A word-for-word copy of the entries, with images excluded, is the expected answer.

Stored data entries:
........
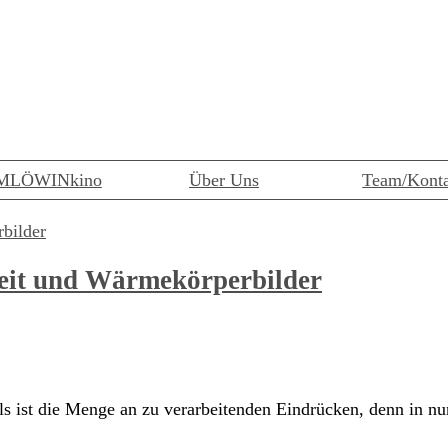
MLÖWINkino
Über Uns
Team/Kont
keit und Wärmekörperbilder
als ist die Menge an zu verarbeitenden Eindrücken, denn in 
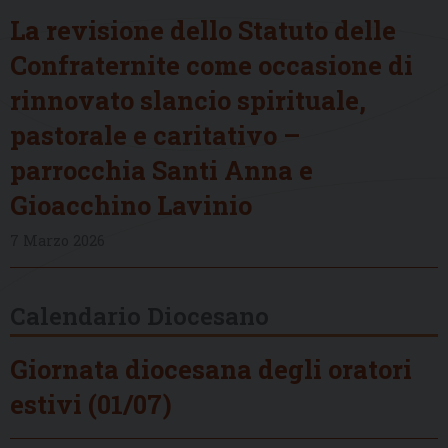
La revisione dello Statuto delle
Confraternite come occasione di
rinnovato slancio spirituale,
pastorale e caritativo –
parrocchia Santi Anna e
Gioacchino Lavinio
7 Marzo 2026
Calendario Diocesano
Giornata diocesana degli oratori
estivi (01/07)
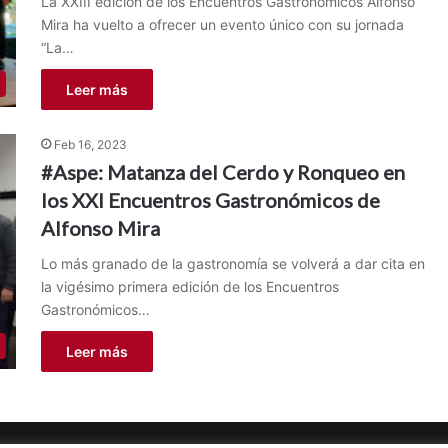
La XXIII edición de los Encuentros Gastronómicos Alfonso
Mira ha vuelto a ofrecer un evento único con su jornada
“La…
Leer más
Feb 16, 2023
#Aspe: Matanza del Cerdo y Ronqueo en
los XXI Encuentros Gastronómicos de
Alfonso Mira
Lo más granado de la gastronomía se volverá a dar cita en
la vigésimo primera edición de los Encuentros
Gastronómicos…
Leer más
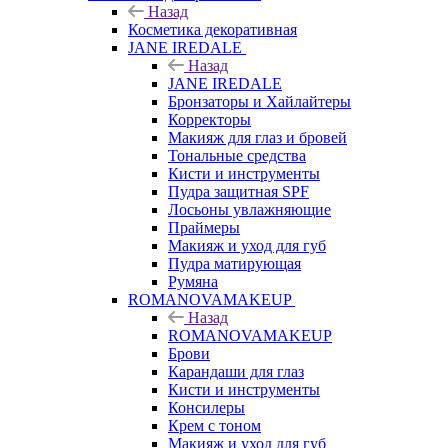
Назад
Косметика декоративная
JANE IREDALE
Назад
JANE IREDALE
Бронзаторы и Хайлайтеры
Корректоры
Макияж для глаз и бровей
Тональные средства
Кисти и инструменты
Пудра защитная SPF
Лосьоны увлажняющие
Праймеры
Макияж и уход для губ
Пудра матирующая
Румяна
ROMANOVAMAKEUP
Назад
ROMANOVAMAKEUP
Брови
Карандаши для глаз
Кисти и инструменты
Консилеры
Крем с тоном
Макияж и уход для губ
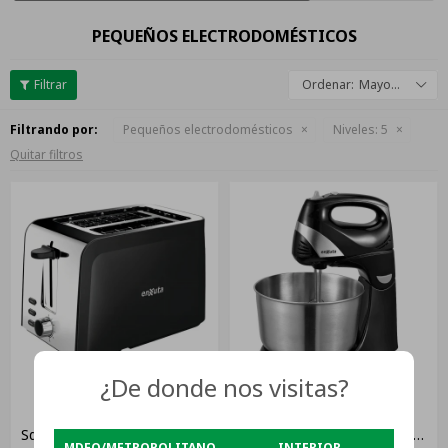
PEQUEÑOS ELECTRODOMÉSTICOS
Mayor descuento
Filtrando por:
Pequeños electrodomésticos
Niveles:
5
Quitar filtros
¿De donde nos visitas?
Tostadora Enxuta
Batidora De Pie Enxuta
Sdaenxt280 Inoxidable 850w
Color Negro 5 Velocidades
MDEO/METROPOLITANO
INTERIOR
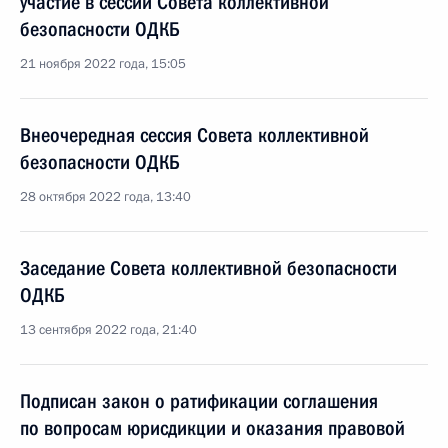
участие в сессии Совета коллективной
безопасности ОДКБ
21 ноября 2022 года, 15:05
Внеочередная сессия Совета коллективной
безопасности ОДКБ
28 октября 2022 года, 13:40
Заседание Совета коллективной безопасности
ОДКБ
13 сентября 2022 года, 21:40
Подписан закон о ратификации соглашения
по вопросам юрисдикции и оказания правовой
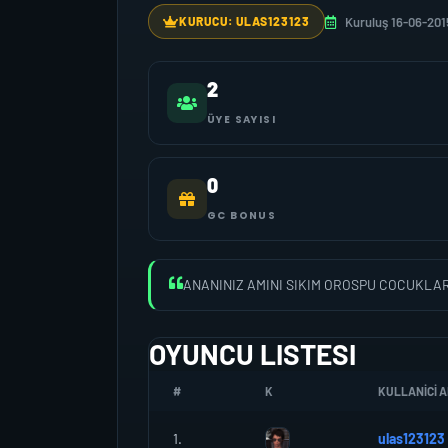
Kuruluş 16-06-201
KURUCU: ULAS123123
2
ÜYE SAYISI
0
GC BONUS
ANANINIZ AMINI SIKIM OROSPU COCUKLA
OYUNCU LISTESI
#
K
KULLANICI A
1.
ulas123123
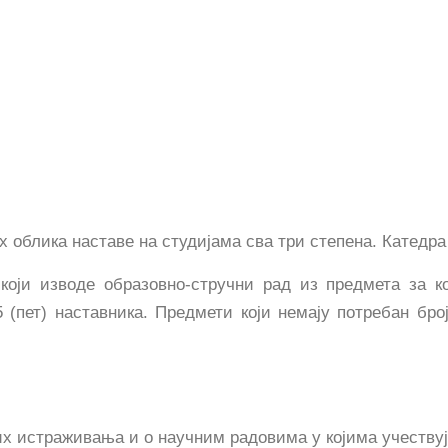
х облика наставе на студијама сва три степена. Катедра
који изводе образовно-стручни рад из предмета за ко
 (пет) наставника. Предмети који немају потребан број
х истраживања и о научним радовима у којима учествуј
........
**RESPONSE**
MLÖWINkino
Über Uns
Team/Kont
keit und Wärmekörperbilder
als ist die Menge an zu verarbeitenden Eindrücken, denn in 
La revisione dello Statuto delle
Confraternite come occasione di
rinnovato slancio spirituale,
pastorale e caritativo –
parrocchia Santi Anna e
Gioacchino Lavinio
7 Marzo 2026
Calendario Diocesano
Giornata diocesana degli oratori
estivi (01/07)
La XXIII edición de los Encuentros Gastronómicos Alfonso
Mira ha vuelto a ofrecer un evento único con su jornada
“La…
Leer más
Feb 16, 2023
#Aspe: Matanza del Cerdo y Ronqueo en
los XXI Encuentros Gastronómicos de
Alfonso Mira
Lo más granado de la gastronomía se volverá a dar cita en
la vigésimo primera edición de los Encuentros
Gastronómicos…
Leer más
Назад
Косметика декоративная
JANE IREDALE
Назад
JANE IREDALE
Бронзаторы и Хайлайтеры
Корректоры
Макияж для глаз и бровей
Тональные средства
Кисти и инструменты
Пудра защитная SPF
Лосьоны увлажняющие
Праймеры
Макияж и уход для губ
Пудра матирующая
Румяна
ROMANOVAMAKEUP
Назад
ROMANOVAMAKEUP
Брови
Карандаши для глаз
Кисти и инструменты
Консилеры
Крем с тоном
Макияж и уход для губ
PEQUEÑOS ELECTRODOMÉSTICOS
Mayor descuento
Filtrando por:
Pequeños electrodomésticos
Niveles:
5
Quitar filtros
¿De donde nos visitas?
Tostadora Enxuta
Batidora De Pie Enxuta
Sdaenxt280 Inoxidable 850w
Color Negro 5 Velocidades
MDEO/METROPOLITANO
INTERIOR
участие в сессии Совета коллективной
безопасности ОДКБ
21 ноября 2022 года, 15:05
Внеочередная сессия Совета коллективной
безопасности ОДКБ
28 октября 2022 года, 13:40
Заседание Совета коллективной безопасности
ОДКБ
13 сентября 2022 года, 21:40
Подписан закон о ратификации соглашения
по вопросам юрисдикции и оказания правовой
Kuruluş 16-06-201
KURUCU: ULAS123123
2
ÜYE SAYISI
0
GC BONUS
ANANINIZ AMINI SIKIM OROSPU COCUKLA
OYUNCU LISTESI
#
K
KULLANICI A
1.
ulas123123
х облика наставе на студијама сва три степена. Катедра
који изводе образовно-стручни рад из предмета за ко
 (пет) наставника. Предмети који немају потребан број
х истраживања и о научним радовима у којима учествуј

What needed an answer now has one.